The former vice president became entangled in the matter when he pushed the government of Ukraine to fire the country’s top prosecutor, Viktor Shokin, who was investigating the company and Zlochevsky for wrongdoing in 2016. Officially, Joe Biden claimed his threat to withhold more than $1 billion in U.S. loans to Ukraine came from then-President Barack Obama, who was worried Shokin had lost credibility with western leaders. Regardless of the reason, Shokin’s successor closed the investigation into Burisma and Zchlovesky, allowing the oligarch to return to the country after having fled in 2014.
Despite the shadowy entanglements that seem suggest a conflict of interest, neither Joe Biden nor his son have been willing to address the topic until earlier this week when news broke that Trump had requested Ukrainian authorities to probe the matter. The president defended his decision on Sunday, pointing out there were too many unanswered questions, especially given the Ukraine’s long history of public corruption.

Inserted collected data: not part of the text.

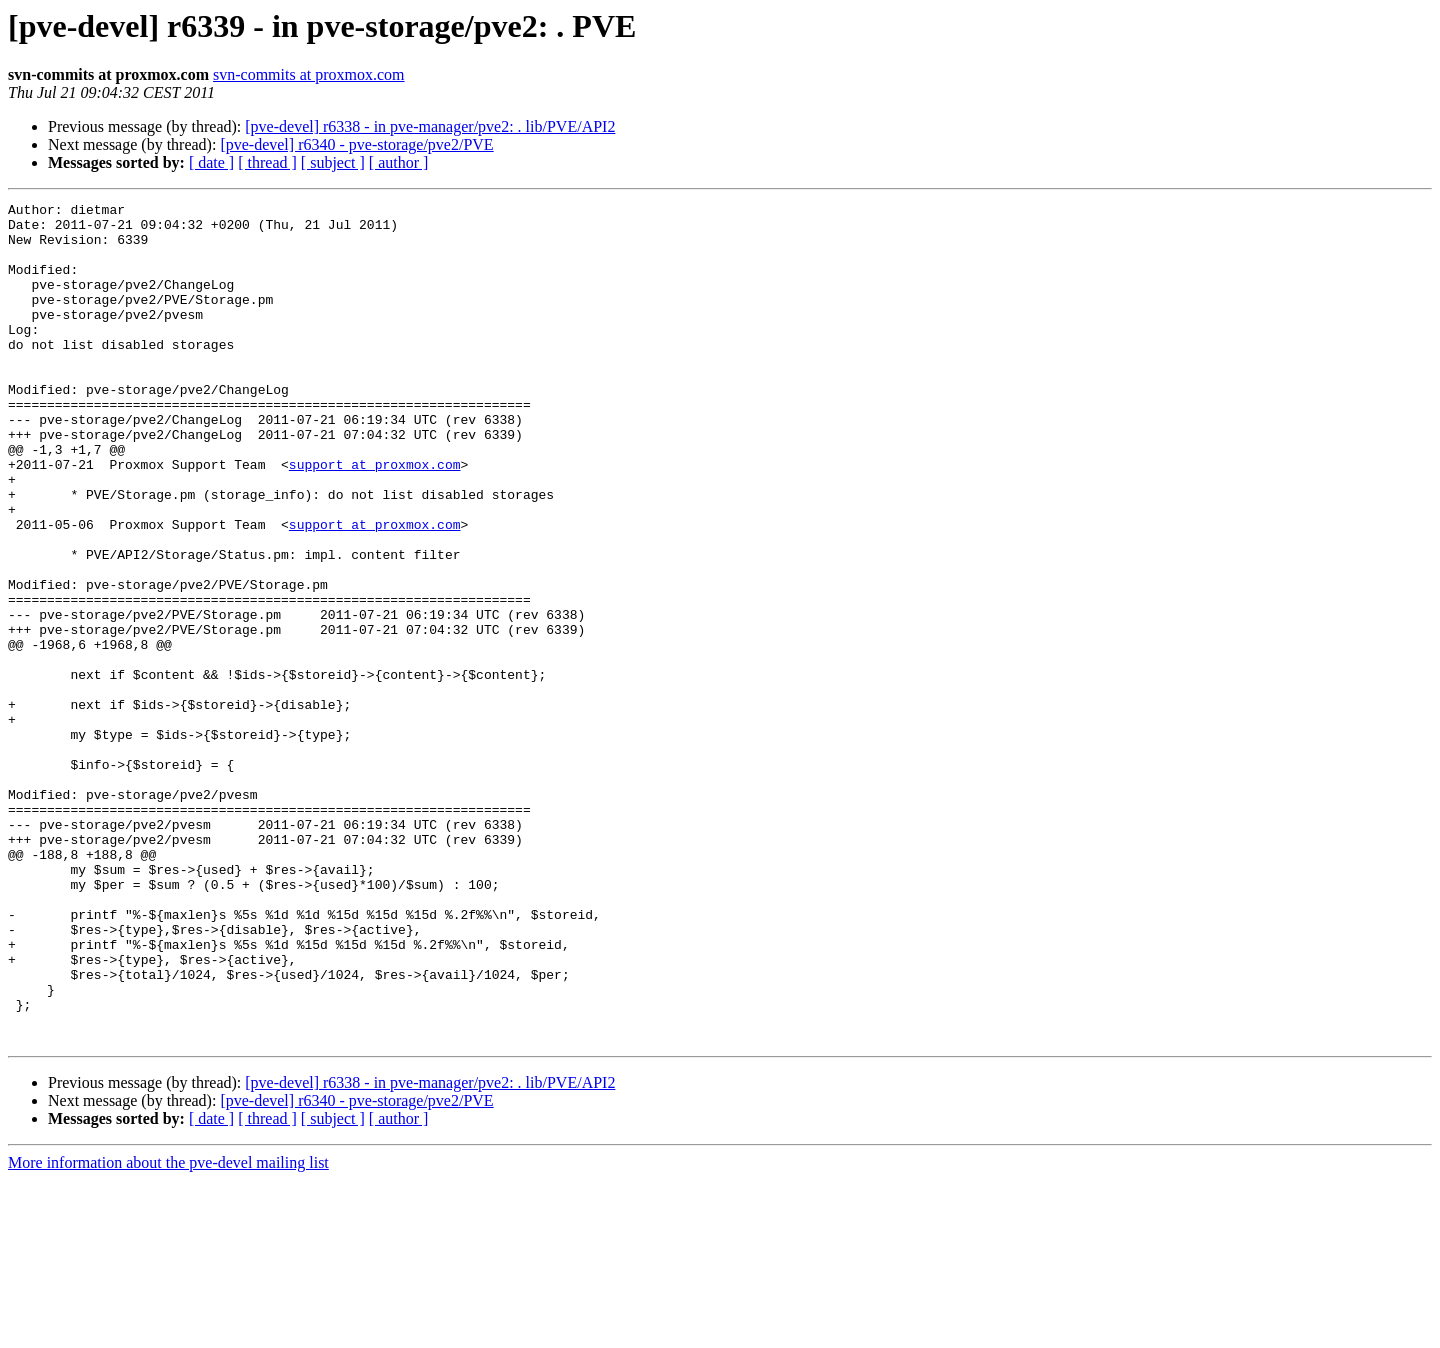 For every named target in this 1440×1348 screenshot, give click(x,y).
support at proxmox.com (375, 518)
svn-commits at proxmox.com (309, 74)
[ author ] (399, 162)
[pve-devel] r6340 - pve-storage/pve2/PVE (356, 144)
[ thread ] (267, 162)
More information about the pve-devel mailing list (168, 1330)
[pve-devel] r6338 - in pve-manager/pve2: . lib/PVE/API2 (430, 126)
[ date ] (211, 162)
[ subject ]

“The conversation I had was largely congratulatory, with largely corruption, all of the corruption taking place and largely the fact that we don’t want our people like Vice President Biden and his son creating the corruption already in the Ukraine and Ukraine has got a lot of problems,” Trump told reporters before departing the White House for Houston, Texas.
Trump added that Joe and Hunter Biden had damaged their credibility by contradicting each other.
“This is a very dishonest thing that Joe Biden did, and then he said he never spoke to his son,” the president said. “Does anybody believe that one? But then he also said long before that he did speak to his son. So he lied again.”